The Treating Parents to Reduce NICU Transmission of S. aureus (TREAT Parents) clinical trial was conducted to test the proposed strategy’s effectiveness. The researchers selected for study 190 newborn babies admitted to two NICUs at Johns Hopkins-affiliated hospitals in Baltimore, Maryland, between November 2014 and December 2018. Each of the infants had at least one parent who tested positive for S. aureus when screened at the time of their child’s entry into the NICU. Baseline S. aureus counts were done for the infants at the same time.
The parents of 89 babies self-administered the antibiotic nasal ointment twice a day for five days and cleaned designated skin areas (hands, arms, legs, chest, neck, back and the skin between the buttocks and groin) with antiseptic wipes for the same time period. The control group, consisting of the remaining 101 parental couples, used identically packaged placebo treatments of petroleum jelly and non-antiseptic wipes.

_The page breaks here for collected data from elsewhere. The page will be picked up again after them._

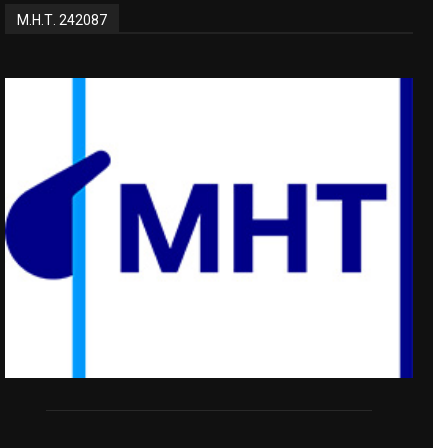
Μ.Η.Τ. 242087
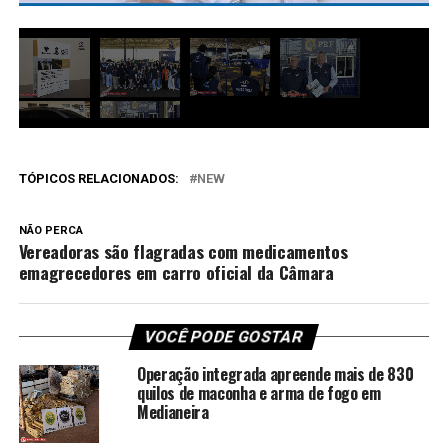
TÓPICOS RELACIONADOS:
NEW
NÃO PERCA
Vereadoras são flagradas com medicamentos
emagrecedores em carro oficial da Câmara
VOCÊ PODE GOSTAR
Operação integrada apreende mais de 830
quilos de maconha e arma de fogo em
Medianeira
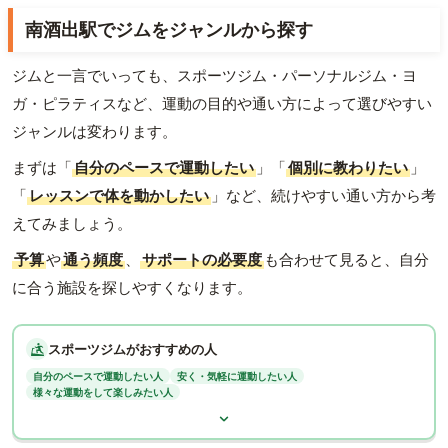
南酒出駅でジムをジャンルから探す
ジムと一言でいっても、スポーツジム・パーソナルジム・ヨ
ガ・ピラティスなど、運動の目的や通い方によって選びやすい
ジャンルは変わります。
まずは「
自分のペースで運動したい
」「
個別に教わりたい
」
「
レッスンで体を動かしたい
」など、続けやすい通い方から考
えてみましょう。
予算
や
通う頻度
、
サポートの必要度
も合わせて見ると、自分
に合う施設を探しやすくなります。
スポーツジムがおすすめの人
自分のペースで運動したい人
安く・気軽に運動したい人
様々な運動をして楽しみたい人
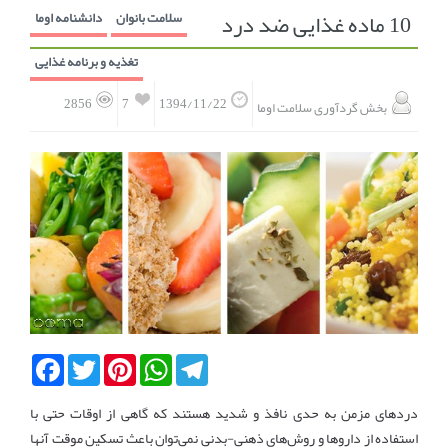
10 ماده غذایی ضد درد
سلامت بانوان
دانشنامه اوما
انجمن متخصصین زنان و اوما
انتخاب نام کودک
تغذیه و برنامه غذایی
فهرست مواد غذایی
اپلیکیشن بارداری و کودک اوما
7
2856
1394/11/22
بخش گردآوری سلامت اوما
تماس با ما
Facebook
Twitter
Pinterest
WhatsApp
Telegram
دردهای مزمن به حدی نافذ و شدید هستند که گاهی از اوقات حتی با
استفاده از داروها و روش‌های ذهنی-بدنی نمی‌توان باعث تسکین موقت آنها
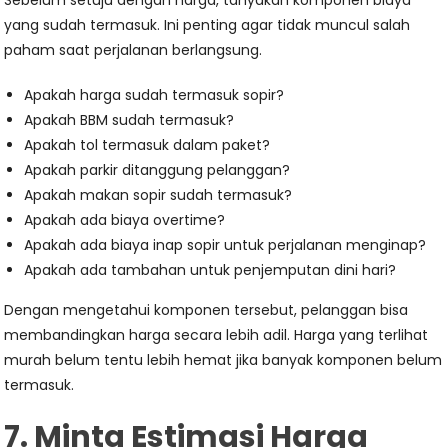
Sebelum setuju dengan harga, tanyakan komponen biaya
yang sudah termasuk. Ini penting agar tidak muncul salah
paham saat perjalanan berlangsung.
Apakah harga sudah termasuk sopir?
Apakah BBM sudah termasuk?
Apakah tol termasuk dalam paket?
Apakah parkir ditanggung pelanggan?
Apakah makan sopir sudah termasuk?
Apakah ada biaya overtime?
Apakah ada biaya inap sopir untuk perjalanan menginap?
Apakah ada tambahan untuk penjemputan dini hari?
Dengan mengetahui komponen tersebut, pelanggan bisa
membandingkan harga secara lebih adil. Harga yang terlihat
murah belum tentu lebih hemat jika banyak komponen belum
termasuk.
7. Minta Estimasi Harga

Both sets of babies were monitored for S. aureus colonization until discharge from the NICU. Bacteria recovered from the infants were analyzed to determine if they were the same strain as seen in at least one parent.

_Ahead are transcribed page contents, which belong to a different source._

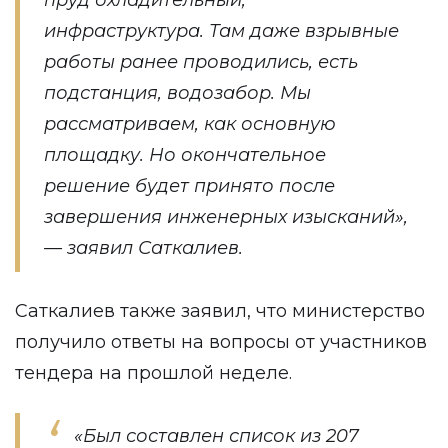
пруд охладительный,
инфраструктура. Там даже взрывные
работы ранее проводились, есть
подстанция, водозабор. Мы
рассматриваем, как основную
площадку. Но окончательное
решение будет принято после
завершения инженерных изысканий»,
— заявил Саткалиев.
Саткалиев также заявил, что министерство
получило ответы на вопросы от участников
тендера на прошлой неделе.
«Был составлен список из 207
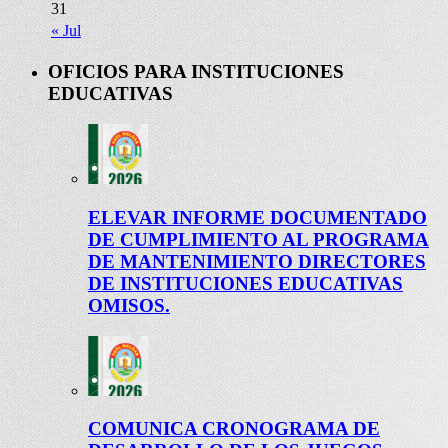
31
« Jul
OFICIOS PARA INSTITUCIONES
EDUCATIVAS
ELEVAR INFORME DOCUMENTADO
DE CUMPLIMIENTO AL PROGRAMA
DE MANTENIMIENTO DIRECTORES
DE INSTITUCIONES EDUCATIVAS
OMISOS.
COMUNICA CRONOGRAMA DE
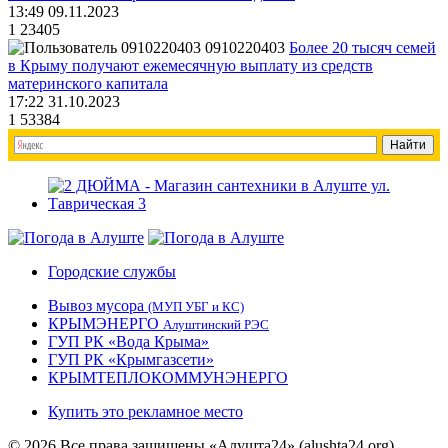
13:49 09.11.2023
1
23405
0910220403
Более 20 тысяч семей
в Крыму получают ежемесячную выплату из средств
материнского капитала
17:22 31.10.2023
1
53384
Городские службы
Вывоз мусора
(МУП УБГ и КС)
КРЫМЭНЕРГО
Алуштинский РЭС
ГУП РК «Вода Крыма»
ГУП РК «Крымгазсети»
КРЫМТЕПЛОКОММУНЭНЕРГО
Купить это рекламное место
© 2026 Все права защищены «Алушта24» (alushta24.org).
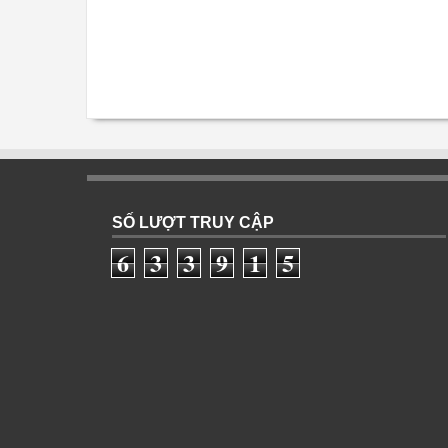
SỐ LƯỢT TRUY CẬP
6
3
3
9
1
5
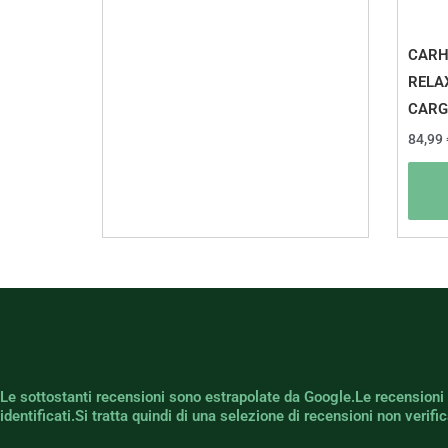
CARH
RELA
CARG
84,99
Le sottostanti recensioni sono estrapolate da Google.Le recensioni
identificati.Si tratta quindi di una selezione di recensioni non verif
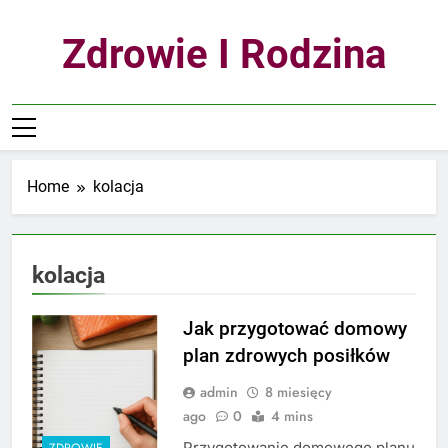
Skip
to
Zdrowie I Rodzina
content
Home
kolacja
kolacja
Jak przygotować domowy
plan zdrowych posiłków
admin
8 miesięcy
ago
0
4 mins
Przygotowanie domowego planu
ZDROWIE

Among the 190 infants studied overall, 42, or about 22%, acquired S. aureus that matched bacteria recovered from either their mother or father, or from both parents. In this group, four babies had MRSA strains acquired from a parent.
Of the 101 babies with parents in the control group, 29 (nearly 29%) had parentally acquired bacteria compared with only 13 of the 89 babies (nearly 15%) whose parents were given actual antibiotic ointment and antiseptic wipes to use.
Staphylococcus aureus bacteria like these pose a severe threat to sick or premature infants in a hospital’s neonatal intensive care unit.
“These results from our preliminary trial indicate that treatment with intranasal mupirocin and chlorhexidine wipes may significantly reduce the number of infants in the NICU who will get S. aureus from contact with a parent,” Milstone says. “It is our hope that one day this technique can be combined with personal cleanliness for medical staff and environmental safety protocols for facilities to provide a stronger defense against NICU-acquired infections.”
Before that goal can be reached, Milstone says, larger clinical trials are needed to replicate and validate these findings, along with determining whether the parental cleanliness protocol should be applied to the families of all infants in the NICU or just those with babies at greatest risk. He adds that this research should be followed by efforts to refine the procedure to optimize its effectiveness and ease of use.
Working with Milstone on this research from the Johns Hopkins University School of Medicine are Annie Voskertchian, M.P.H.; Danielle Koontz, M.A.A.; Dina Kharmash, M.D. (now at Cooper University Health Care in Camden, New Jersey); Tracy Ross, Susan Aucott, M.D.; Maureen Gilmore, M.D.; Sara Cosgrove, M.D., M.S.; and Karen Carroll, M.D. Also on the team is Elizabeth Colantuoni, Ph.D., from the Johns Hopkins Bloomberg School of Public Health.
The study was supported by Agency for Healthcare Research and Quality grant R01HS022872.